Click below on the relevant news feed.

  • 7 Nov 2022 4:25 PM | Anonymous member (Administrator)

    Australian Distillers members elected Holly Klintworth of Bass & Flinders Distillery as their first female President at their Annual General Meeting held on Monday.

    Holly takes on the role following eight years with Stu Gregor, Four Pillars co-founder and industry stalwart, at the helm. Under Stu’s leadership, membership of the Association grew from 30 to over 400 members, as Australian distilling continues to boom and flourish.

    Remarking on her appointment, Ms Klintworth expressed her excitement in accepting the nomination as President and acknowledged Stu’s legacy and tireless advocacy in achieving the increase to the alcohol manufacturer remission scheme from $100,000 to $350,000 at the 2021 Federal Budget.

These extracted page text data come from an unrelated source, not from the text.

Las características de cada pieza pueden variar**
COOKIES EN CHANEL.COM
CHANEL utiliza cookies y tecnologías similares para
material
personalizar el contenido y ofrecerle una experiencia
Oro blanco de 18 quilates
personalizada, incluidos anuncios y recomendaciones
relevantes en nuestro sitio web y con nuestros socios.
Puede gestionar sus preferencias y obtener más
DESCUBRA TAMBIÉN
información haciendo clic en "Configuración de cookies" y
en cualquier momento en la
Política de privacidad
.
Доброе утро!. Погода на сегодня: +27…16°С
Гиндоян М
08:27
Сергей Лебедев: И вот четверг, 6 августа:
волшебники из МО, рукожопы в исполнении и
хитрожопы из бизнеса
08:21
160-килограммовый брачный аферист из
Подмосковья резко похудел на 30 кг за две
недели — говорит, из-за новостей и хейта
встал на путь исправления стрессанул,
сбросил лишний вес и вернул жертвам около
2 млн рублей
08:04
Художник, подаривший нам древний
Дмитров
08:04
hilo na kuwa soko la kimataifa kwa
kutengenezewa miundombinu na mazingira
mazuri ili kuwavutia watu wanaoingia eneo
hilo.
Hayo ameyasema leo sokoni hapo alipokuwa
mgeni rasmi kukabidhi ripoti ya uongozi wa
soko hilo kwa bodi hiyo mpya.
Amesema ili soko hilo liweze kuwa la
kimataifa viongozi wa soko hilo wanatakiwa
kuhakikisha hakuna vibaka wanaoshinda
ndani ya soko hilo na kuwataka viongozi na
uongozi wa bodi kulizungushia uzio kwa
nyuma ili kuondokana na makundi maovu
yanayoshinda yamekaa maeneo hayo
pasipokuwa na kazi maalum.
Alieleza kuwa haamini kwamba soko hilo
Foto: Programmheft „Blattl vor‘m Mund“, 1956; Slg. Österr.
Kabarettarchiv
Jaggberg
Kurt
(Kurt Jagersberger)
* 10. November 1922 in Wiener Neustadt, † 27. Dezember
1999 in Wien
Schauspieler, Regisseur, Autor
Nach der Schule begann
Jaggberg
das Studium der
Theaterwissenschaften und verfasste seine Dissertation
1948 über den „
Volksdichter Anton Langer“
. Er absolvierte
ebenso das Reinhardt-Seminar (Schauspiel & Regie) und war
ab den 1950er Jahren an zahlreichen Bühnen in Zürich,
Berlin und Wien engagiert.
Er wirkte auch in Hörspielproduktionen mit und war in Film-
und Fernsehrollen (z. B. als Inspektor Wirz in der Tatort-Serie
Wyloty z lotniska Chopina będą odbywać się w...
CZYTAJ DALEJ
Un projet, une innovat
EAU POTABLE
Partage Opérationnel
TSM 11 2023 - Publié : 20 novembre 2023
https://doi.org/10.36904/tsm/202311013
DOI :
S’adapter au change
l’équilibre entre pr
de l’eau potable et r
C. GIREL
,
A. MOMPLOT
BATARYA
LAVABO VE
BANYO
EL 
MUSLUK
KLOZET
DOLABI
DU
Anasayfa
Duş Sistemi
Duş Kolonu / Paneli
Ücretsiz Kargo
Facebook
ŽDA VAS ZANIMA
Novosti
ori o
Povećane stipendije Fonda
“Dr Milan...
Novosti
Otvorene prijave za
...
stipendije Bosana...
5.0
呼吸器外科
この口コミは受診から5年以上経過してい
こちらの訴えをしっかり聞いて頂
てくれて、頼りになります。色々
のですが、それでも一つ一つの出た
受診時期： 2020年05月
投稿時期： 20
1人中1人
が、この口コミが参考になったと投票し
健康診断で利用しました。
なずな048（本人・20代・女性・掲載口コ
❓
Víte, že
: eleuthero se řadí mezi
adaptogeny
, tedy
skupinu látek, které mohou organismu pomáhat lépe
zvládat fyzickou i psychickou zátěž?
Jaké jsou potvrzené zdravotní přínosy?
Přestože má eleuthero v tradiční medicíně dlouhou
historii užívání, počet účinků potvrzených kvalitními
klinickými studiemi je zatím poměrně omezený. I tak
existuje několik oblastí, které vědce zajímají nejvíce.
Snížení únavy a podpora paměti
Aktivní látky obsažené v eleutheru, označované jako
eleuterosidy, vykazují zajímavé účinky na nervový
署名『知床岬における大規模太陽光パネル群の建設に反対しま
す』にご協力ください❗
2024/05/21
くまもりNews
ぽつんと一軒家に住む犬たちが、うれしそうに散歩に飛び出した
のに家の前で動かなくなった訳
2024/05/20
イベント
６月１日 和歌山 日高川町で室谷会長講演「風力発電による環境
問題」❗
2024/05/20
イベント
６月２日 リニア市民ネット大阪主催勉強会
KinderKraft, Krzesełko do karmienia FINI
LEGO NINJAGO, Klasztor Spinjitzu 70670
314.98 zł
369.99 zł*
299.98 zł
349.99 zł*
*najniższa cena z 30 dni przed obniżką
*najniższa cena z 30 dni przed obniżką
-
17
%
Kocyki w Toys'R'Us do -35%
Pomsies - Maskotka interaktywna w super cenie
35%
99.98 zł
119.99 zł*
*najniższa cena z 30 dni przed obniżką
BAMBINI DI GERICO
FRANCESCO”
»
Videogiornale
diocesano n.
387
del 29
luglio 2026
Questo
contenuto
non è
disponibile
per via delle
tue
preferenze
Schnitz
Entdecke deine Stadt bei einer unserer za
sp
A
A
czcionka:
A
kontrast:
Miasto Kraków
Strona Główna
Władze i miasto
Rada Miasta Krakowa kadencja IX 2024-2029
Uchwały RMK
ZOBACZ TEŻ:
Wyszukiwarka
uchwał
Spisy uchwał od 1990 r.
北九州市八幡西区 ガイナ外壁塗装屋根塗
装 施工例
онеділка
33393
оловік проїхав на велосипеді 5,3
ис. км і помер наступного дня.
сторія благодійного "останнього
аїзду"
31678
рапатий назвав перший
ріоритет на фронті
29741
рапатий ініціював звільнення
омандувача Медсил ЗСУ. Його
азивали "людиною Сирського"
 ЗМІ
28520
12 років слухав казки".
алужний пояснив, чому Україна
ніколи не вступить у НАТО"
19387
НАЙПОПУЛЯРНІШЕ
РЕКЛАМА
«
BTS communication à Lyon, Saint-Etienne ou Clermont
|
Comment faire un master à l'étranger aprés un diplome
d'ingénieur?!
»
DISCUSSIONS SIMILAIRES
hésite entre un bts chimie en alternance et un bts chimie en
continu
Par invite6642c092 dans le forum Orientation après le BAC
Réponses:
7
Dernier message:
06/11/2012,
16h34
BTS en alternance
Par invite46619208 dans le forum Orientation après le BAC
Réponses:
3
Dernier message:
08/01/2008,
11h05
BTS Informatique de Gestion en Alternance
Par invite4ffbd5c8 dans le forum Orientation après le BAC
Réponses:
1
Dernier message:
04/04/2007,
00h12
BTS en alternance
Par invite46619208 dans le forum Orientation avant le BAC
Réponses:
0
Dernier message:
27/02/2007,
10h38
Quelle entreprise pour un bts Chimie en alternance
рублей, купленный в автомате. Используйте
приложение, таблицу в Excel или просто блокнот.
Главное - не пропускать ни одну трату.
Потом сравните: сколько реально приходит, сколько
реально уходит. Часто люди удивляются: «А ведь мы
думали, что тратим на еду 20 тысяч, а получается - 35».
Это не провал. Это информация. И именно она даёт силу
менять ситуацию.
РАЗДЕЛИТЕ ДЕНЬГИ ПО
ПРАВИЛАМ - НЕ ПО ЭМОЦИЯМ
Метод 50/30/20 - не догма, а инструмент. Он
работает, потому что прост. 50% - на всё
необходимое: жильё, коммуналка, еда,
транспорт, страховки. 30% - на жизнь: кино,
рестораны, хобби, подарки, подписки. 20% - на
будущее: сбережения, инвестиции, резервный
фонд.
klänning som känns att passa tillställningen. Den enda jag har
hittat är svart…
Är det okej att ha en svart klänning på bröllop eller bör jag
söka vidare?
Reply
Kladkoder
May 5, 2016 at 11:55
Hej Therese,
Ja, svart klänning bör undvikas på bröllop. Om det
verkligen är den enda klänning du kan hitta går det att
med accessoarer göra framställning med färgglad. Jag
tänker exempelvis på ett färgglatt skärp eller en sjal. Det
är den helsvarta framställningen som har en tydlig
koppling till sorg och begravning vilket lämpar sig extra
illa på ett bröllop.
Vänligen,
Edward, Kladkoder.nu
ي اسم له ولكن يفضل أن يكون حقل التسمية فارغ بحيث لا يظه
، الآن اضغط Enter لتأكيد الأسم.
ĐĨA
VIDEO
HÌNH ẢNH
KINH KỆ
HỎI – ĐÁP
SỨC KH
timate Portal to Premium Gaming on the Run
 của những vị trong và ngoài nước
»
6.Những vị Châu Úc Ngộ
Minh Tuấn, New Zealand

    Holly Klintworth                                                        Stuart Gregor

    “When anyone thinks of Australian Distillers or Four Pillars, they think of the inimitable Stu Gregor. He encouraged Australian Distillers to be forward-thinking and to adopt a growth mindset. He demonstrated that our industry is capable of so much more.

    “Stu was inspired by the generous spirit of Bill Lark and Spike Dessert who believed so passionately in lending a helping hand to the next generation of Australian distillers. Thank you to Stu for maintaining the legacy of the giants whose shoulders you stood on.

    “I look forward to continuing your strong, reliable and committed leadership as we embark on the next chapter of our growth and embrace new opportunities to showcase incredible Australian spirits to an ever-growing and passionate Australian and global consumer base.”

    Holly is supported on the Australian Distillers Committee of Management by Vice President and Australian Distillers Hall of Fame inductee, Cameron Syme, and Secretary/ Treasurer, Stephen Parry of Pattex Distillery, who continue in their roles.

    The Association also welcomes new Committee members Cameron Mackenzie of Four Pillars (VIC), George Georgiadis of Never Never Distilling Co.(SA), Adam Pinkard of Adams Distillery (TAS) and Kate Sinfield of Sin Gin Distillery (WA).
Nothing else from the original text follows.